(Task directions): Begin at the line containing "Samstag, 18. Juli 2026, 09:00 Uhr - 13:00 Uhr" in the records below, end at the line containing "A Sua Conta", and retype each line in that span exactly. No other line and no image should appear.

(Material to process):
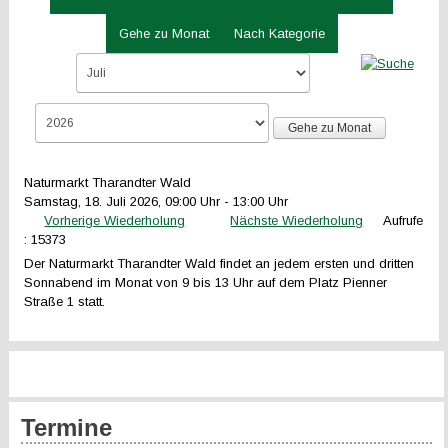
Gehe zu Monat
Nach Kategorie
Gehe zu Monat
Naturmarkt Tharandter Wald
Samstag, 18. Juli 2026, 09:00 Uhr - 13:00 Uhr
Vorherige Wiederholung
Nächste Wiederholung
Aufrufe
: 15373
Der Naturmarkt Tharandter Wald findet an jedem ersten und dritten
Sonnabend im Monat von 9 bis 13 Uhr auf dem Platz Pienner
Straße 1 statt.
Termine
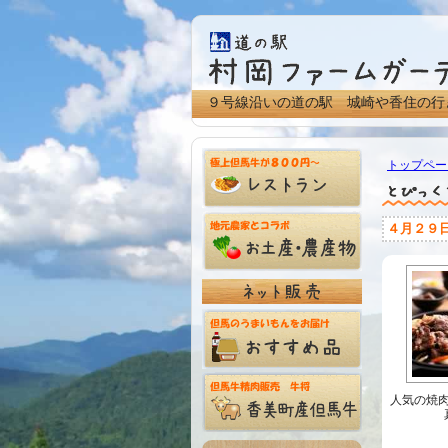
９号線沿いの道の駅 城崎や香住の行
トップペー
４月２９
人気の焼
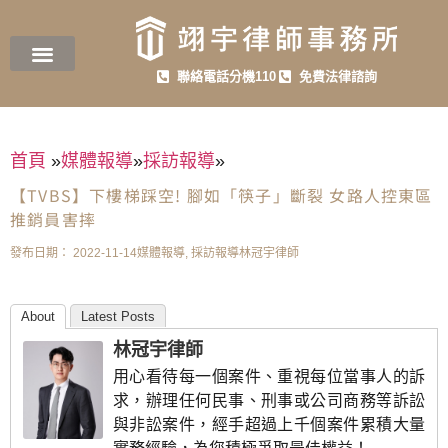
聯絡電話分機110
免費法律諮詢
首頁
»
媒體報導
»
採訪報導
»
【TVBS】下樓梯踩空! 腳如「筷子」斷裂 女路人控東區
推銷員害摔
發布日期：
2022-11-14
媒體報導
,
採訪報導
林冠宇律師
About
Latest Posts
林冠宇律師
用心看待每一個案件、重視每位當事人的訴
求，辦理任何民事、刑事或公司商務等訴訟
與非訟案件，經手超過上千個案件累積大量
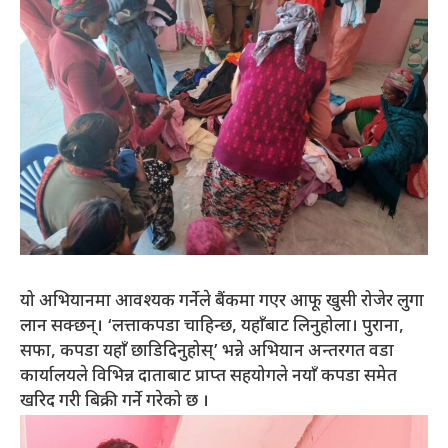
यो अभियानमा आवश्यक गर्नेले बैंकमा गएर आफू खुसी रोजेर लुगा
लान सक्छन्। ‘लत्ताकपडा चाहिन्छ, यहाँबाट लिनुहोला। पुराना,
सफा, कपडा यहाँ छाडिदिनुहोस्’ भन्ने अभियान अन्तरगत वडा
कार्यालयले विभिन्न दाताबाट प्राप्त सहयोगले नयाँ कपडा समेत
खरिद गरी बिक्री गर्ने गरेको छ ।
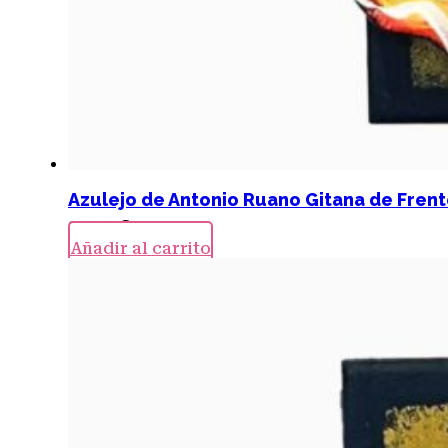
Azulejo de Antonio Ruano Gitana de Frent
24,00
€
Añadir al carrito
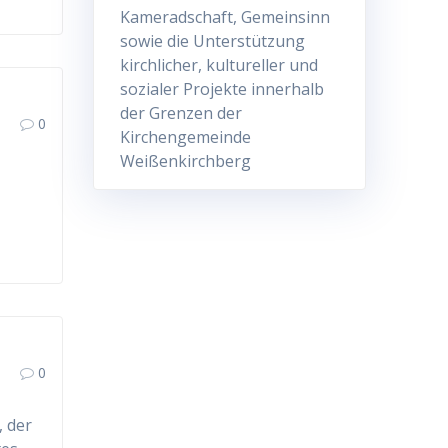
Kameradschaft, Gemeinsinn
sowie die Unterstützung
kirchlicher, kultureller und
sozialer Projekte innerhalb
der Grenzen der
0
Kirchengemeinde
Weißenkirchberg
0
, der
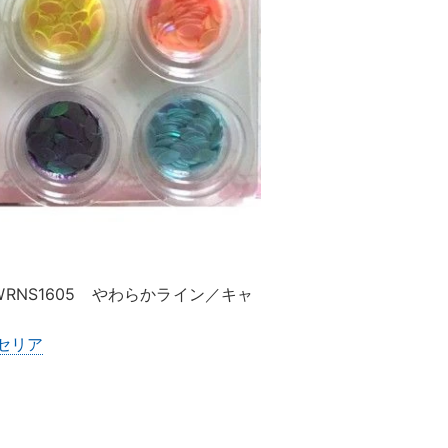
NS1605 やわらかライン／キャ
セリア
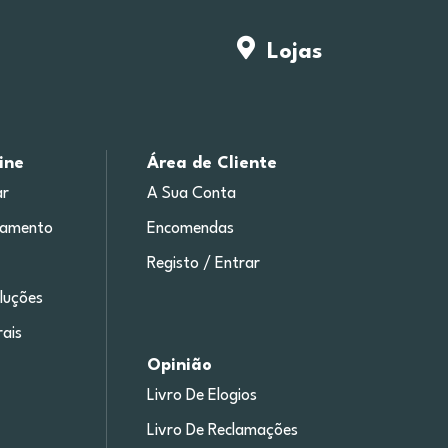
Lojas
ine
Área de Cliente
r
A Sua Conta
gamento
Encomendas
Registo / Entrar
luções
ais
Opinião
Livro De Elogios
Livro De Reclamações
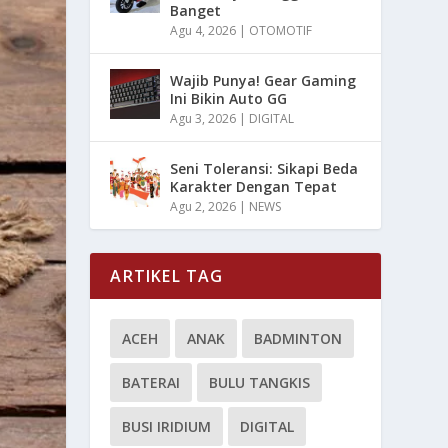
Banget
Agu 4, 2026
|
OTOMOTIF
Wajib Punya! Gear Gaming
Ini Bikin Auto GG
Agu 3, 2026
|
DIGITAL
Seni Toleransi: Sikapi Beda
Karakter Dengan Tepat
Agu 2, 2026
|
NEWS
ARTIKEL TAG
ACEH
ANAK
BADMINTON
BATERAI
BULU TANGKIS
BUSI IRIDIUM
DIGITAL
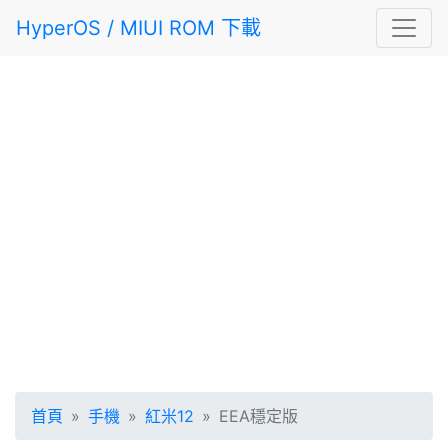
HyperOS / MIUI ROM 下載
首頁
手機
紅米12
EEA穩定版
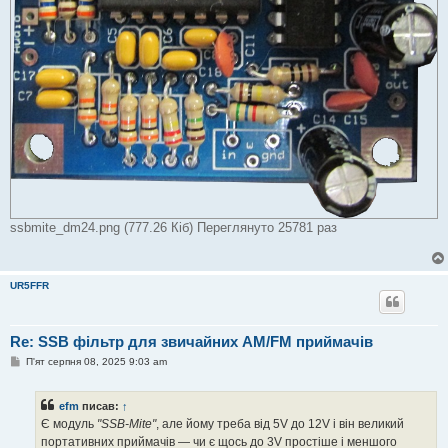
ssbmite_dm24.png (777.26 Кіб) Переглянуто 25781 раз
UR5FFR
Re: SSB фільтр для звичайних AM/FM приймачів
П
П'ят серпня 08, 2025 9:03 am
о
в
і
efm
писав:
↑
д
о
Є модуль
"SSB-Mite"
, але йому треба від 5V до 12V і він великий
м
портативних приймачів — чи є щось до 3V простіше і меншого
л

...

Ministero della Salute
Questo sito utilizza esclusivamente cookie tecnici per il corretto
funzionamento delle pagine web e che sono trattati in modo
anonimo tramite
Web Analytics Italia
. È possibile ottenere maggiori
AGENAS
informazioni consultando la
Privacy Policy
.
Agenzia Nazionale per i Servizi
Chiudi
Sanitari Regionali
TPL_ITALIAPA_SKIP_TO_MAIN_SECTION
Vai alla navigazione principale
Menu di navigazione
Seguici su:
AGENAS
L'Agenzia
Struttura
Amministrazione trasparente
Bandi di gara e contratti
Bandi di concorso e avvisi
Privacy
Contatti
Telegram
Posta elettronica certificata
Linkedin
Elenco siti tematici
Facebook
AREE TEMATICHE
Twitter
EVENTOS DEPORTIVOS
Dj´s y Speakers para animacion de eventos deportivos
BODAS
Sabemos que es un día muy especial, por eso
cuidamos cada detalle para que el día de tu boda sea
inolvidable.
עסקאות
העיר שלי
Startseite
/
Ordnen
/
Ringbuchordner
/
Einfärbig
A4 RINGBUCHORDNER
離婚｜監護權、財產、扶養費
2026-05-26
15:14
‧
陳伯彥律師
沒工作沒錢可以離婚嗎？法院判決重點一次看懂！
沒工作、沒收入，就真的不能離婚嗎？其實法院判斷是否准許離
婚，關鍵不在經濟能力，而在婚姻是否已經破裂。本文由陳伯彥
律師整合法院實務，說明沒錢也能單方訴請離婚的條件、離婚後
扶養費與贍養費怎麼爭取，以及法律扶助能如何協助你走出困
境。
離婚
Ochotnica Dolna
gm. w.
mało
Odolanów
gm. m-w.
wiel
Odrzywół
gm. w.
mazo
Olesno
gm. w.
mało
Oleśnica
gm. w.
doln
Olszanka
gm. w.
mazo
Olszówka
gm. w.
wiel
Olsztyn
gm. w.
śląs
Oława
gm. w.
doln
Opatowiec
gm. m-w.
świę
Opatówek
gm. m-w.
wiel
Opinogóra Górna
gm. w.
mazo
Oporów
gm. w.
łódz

==

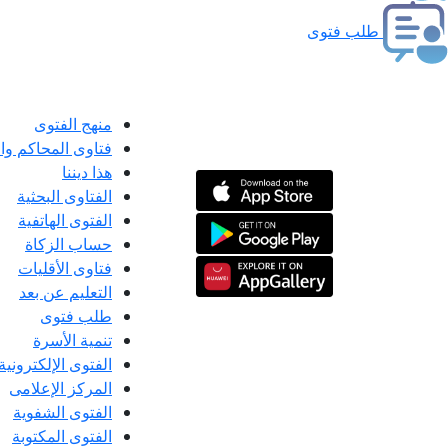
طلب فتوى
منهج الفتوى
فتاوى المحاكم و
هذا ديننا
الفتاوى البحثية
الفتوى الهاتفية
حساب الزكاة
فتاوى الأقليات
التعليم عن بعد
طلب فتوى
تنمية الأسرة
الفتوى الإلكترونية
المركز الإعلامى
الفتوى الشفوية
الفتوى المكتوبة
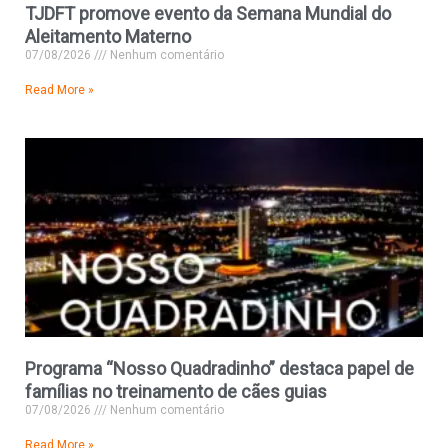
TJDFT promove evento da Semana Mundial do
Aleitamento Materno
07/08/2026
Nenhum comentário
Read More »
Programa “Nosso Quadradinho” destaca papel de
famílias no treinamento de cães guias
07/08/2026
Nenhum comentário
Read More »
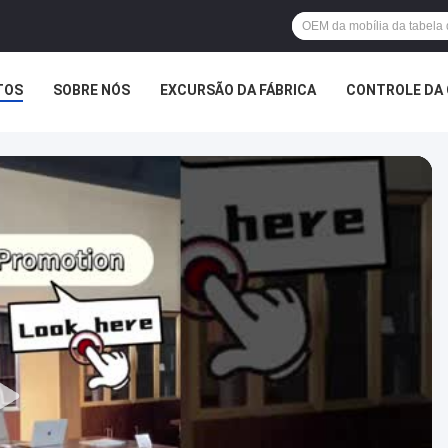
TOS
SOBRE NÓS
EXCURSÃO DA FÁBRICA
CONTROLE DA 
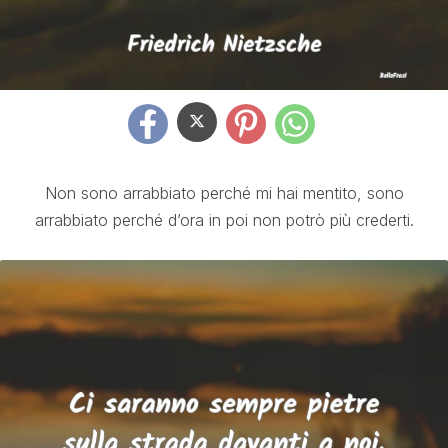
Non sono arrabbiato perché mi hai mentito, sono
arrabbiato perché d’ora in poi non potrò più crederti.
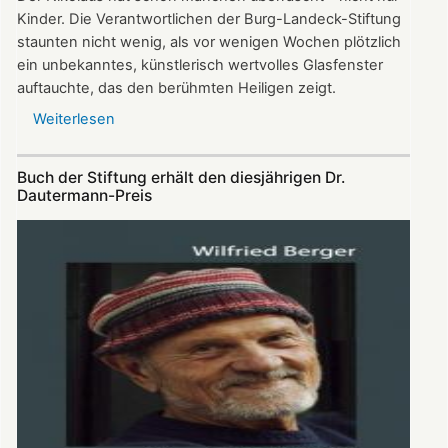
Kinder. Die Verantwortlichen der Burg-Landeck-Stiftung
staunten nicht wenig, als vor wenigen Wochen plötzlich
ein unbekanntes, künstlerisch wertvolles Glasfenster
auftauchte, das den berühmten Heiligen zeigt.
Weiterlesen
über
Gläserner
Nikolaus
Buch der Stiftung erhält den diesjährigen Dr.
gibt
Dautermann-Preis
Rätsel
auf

(Exercise answer):
Samstag, 18. Juli 2026, 09:00 Uhr - 13:00 Uhr
Vorherige Wiederholung
Nächste Wiederholung
Aufrufe
: 15373
Der Naturmarkt Tharandter Wald findet an jedem ersten und dritten
Sonnabend im Monat von 9 bis 13 Uhr auf dem Platz Pienner
Straße 1 statt.
Termine
９号線沿いの道の駅 城崎や香住の行
トップペー
４月２９
人気の焼
聯絡電話分機110
免費法律諮詢
首頁
»
媒體報導
»
採訪報導
»
【TVBS】下樓梯踩空! 腳如「筷子」斷裂 女路人控東區
推銷員害摔
發布日期：
2022-11-14
媒體報導
,
採訪報導
林冠宇律師
About
Latest Posts
林冠宇律師
用心看待每一個案件、重視每位當事人的訴
求，辦理任何民事、刑事或公司商務等訴訟
與非訟案件，經手超過上千個案件累積大量
यो अभियानमा आवश्यक गर्नेले बैंकमा गएर आफू खुसी रोजेर लुगा
लान सक्छन्। ‘लत्ताकपडा चाहिन्छ, यहाँबाट लिनुहोला। पुराना,
सफा, कपडा यहाँ छाडिदिनुहोस्’ भन्ने अभियान अन्तरगत वडा
कार्यालयले विभिन्न दाताबाट प्राप्त सहयोगले नयाँ कपडा समेत
खरिद गरी बिक्री गर्ने गरेको छ ।
Azulejo de Antonio Ruano Gitana de Frent
24,00
€
Añadir al carrito
Kameradschaft, Gemeinsinn
sowie die Unterstützung
kirchlicher, kultureller und
sozialer Projekte innerhalb
der Grenzen der
0
Kirchengemeinde
Weißenkirchberg
0
, der
NS1605 やわらかライン／キャ
セリア
Lojas
ine
Área de Cliente
r
A Sua Conta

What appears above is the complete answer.